CROATIA: a strong desire to see the UK stay

The potential terms of any agreement with a UK leaving the EU are not discussed in Croatia. Croatia hopes the UK will vote to stay. Prime Minister Oreskovic, speaking at the EU Council meeting in February, spoke of only one solution: the UK remaining in the EU. Any compromise which would safeguard that desired outcome was preferable to a UK withdrawal.

As the newest member of the EU, the preservation of the Union is very important to Croatia. It sends a message that the effort invested in the accession process was worthwhile, that membership pays off despite ongoing difficulties, that closing the ranks among partners make each stronger.
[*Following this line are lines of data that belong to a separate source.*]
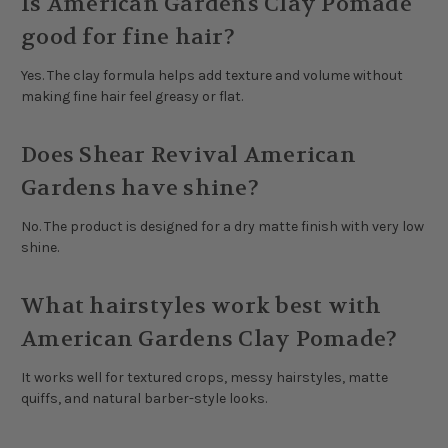
Is American Gardens Clay Pomade
good for fine hair?
Yes. The clay formula helps add texture and volume without
making fine hair feel greasy or flat.
Does Shear Revival American
Gardens have shine?
No. The product is designed for a dry matte finish with very low
shine.
What hairstyles work best with
American Gardens Clay Pomade?
It works well for textured crops, messy hairstyles, matte
quiffs, and natural barber-style looks.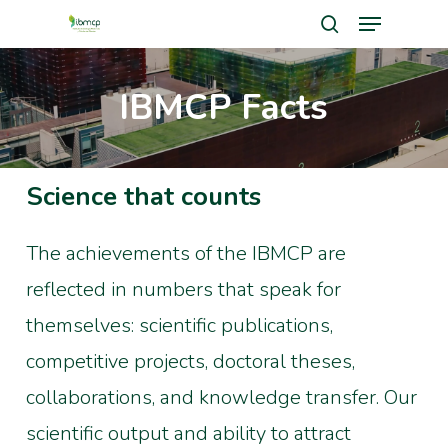
Menu
Skip
search
to
Close
main
IBMCP Facts
Men
content
Science that counts
The achievements of the IBMCP are
reflected in numbers that speak for
themselves: scientific publications,
competitive projects, doctoral theses,
collaborations, and knowledge transfer. Our
scientific output and ability to attract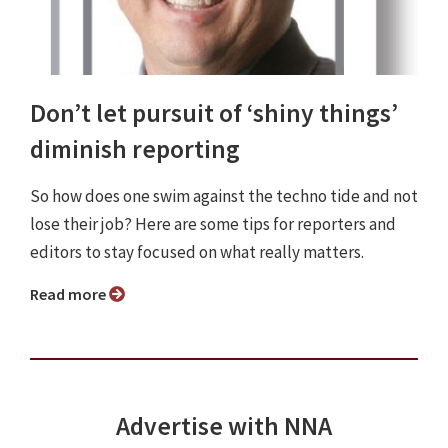
Don’t let pursuit of ‘shiny things’
diminish reporting
So how does one swim against the techno tide and not
lose their job? Here are some tips for reporters and
editors to stay focused on what really matters.
Read more
Advertise with NNA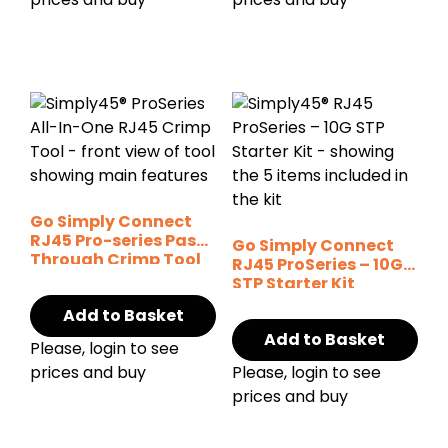
Go Simply Connect
RJ45 Pro-series Pass-
Go Simply Connect
Through Crimp Tool
RJ45 ProSeries – 10G
STP Starter Kit
Add to Basket
Add to Basket
Please, login to see
prices and buy
Please, login to see
prices and buy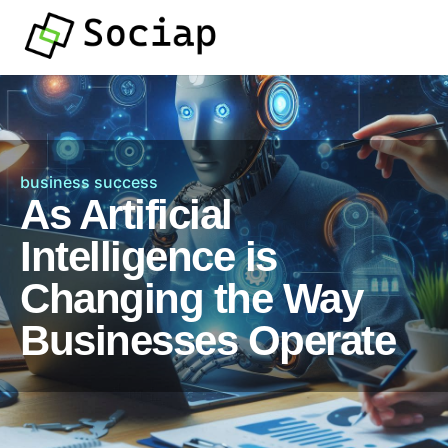
business success
As Artificial
Intelligence is
Changing the Way
Businesses Operate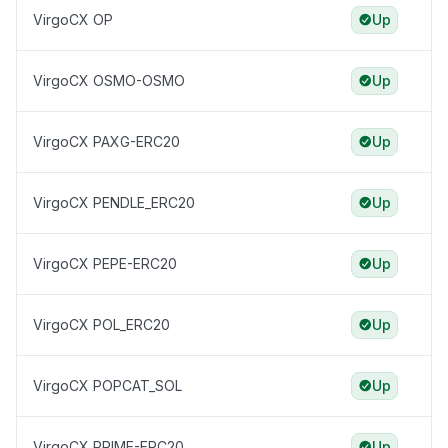
VirgoCX OP
Up
VirgoCX OSMO-OSMO
Up
VirgoCX PAXG-ERC20
Up
VirgoCX PENDLE_ERC20
Up
VirgoCX PEPE-ERC20
Up
VirgoCX POL_ERC20
Up
VirgoCX POPCAT_SOL
Up
VirgoCX PRIME-ERC20
Up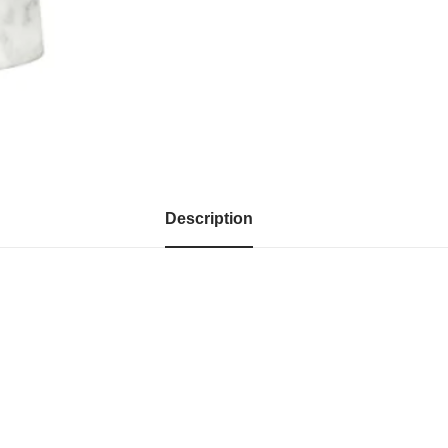
Description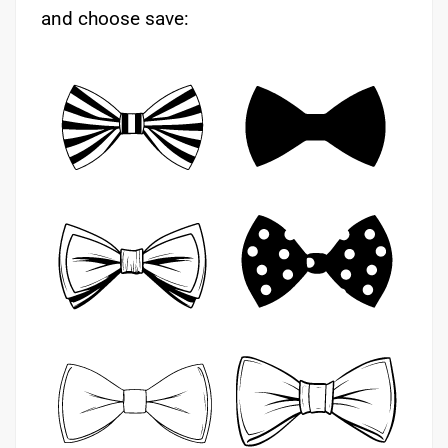
and choose save: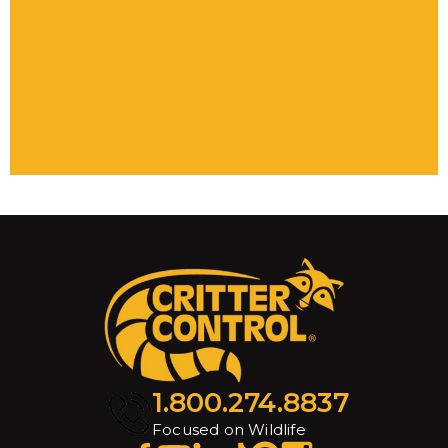
1.800.274.8837
Focused on Wildlife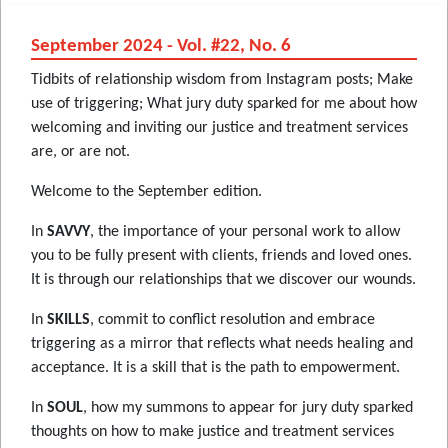
September 2024 - Vol. #22, No. 6
Tidbits of relationship wisdom from Instagram posts; Make
use of triggering; What jury duty sparked for me about how
welcoming and inviting our justice and treatment services
are, or are not.
Welcome to the September edition.
In
SAVVY
, the importance of your personal work to allow
you to be fully present with clients, friends and loved ones.
It is through our relationships that we discover our wounds.
In
SKILLS
, commit to conflict resolution and embrace
triggering as a mirror that reflects what needs healing and
acceptance. It is a skill that is the path to empowerment.
In
SOUL
, how my summons to appear for jury duty sparked
thoughts on how to make justice and treatment services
The Croatian view is, therefore, more symbolic and normative than issue-based. The total of Croatian exports to the UK is just 2%. The UK extended restrictions on the mobility of Croatian workers until 2018, with a possible further extension for another two years after that. Short of a thick bilateral agenda between the two countries, Croatia has little incentive to discuss any red-lines in case of the EU negotiating a UK exit.

If indeed the UK decides to leave the EU, only then will discussion on new terms begin. The political establishment hopes there will be no need for this. Discussing it in advance is viewed as speculative, undesirable and risks sending a signal that the leave scenario is viewed as likely. Nobody wants to anticipate such a scenario or do anything that could encourage it.

It is to be hoped that bilateral relations will adapt to any new situation and that cooperation within NATO will remain and be unaffected. However, a British exit will further undermine the already weakened EU enlargement policy to which Croatia subscribes and it will open discussion in Croatia about its realignments within (and outside) the EU.

Dr. Senada Šelo Šabić, Institute for Development and International Relations, Zagreb.

ESTONIA: Practical questions for the Estonian EU Presidency

For Estonia the withdrawal of the UK from the EU would have an immediate practical question in the form of the EU’s rotating presidency. The UK is due to fill the EU Presidency in the second half of 2017. Estonia is supposed to be presiding over the EU just after the UK in the first half of 2018 (at the same time, Estonia will be celebrating the centenary of the Republic of Estonia). A UK focusing on exit negotiations would leave it little if any time to focus on its Presidency. However, when I asked the Estonian Foreign Minister Marina Kaljurand what would happen, she replied that her British colleague, Philip Hammond, had assured her that the UK would do its duty and preside over the EU in the second half of 2017. It may be that Estonia and Malta (who hold the presidency in the first half of 2017) will have to step in to informally lead on many issues.

The second question is broader, of course. The UK withdrawal will change the essence of the EU. It is not about reshuffling the seats in the Council or the European Parliament and seeing how a redistributed QMV works. Rather it is about the question of whether the European Union would be able to function in general. A British exit would confirm that the current referendum logic is negative (Denmark, the Netherlands, the UK) and poses more seriously than ever the fundamental question of how to combine the democratic process with the functioning of the EU. The UK’s referendum may give a straightforward answer to that question that these things cannot be combined. The Estonian Government has opted to not make any statements on the issue and so let the democratic process decide the result.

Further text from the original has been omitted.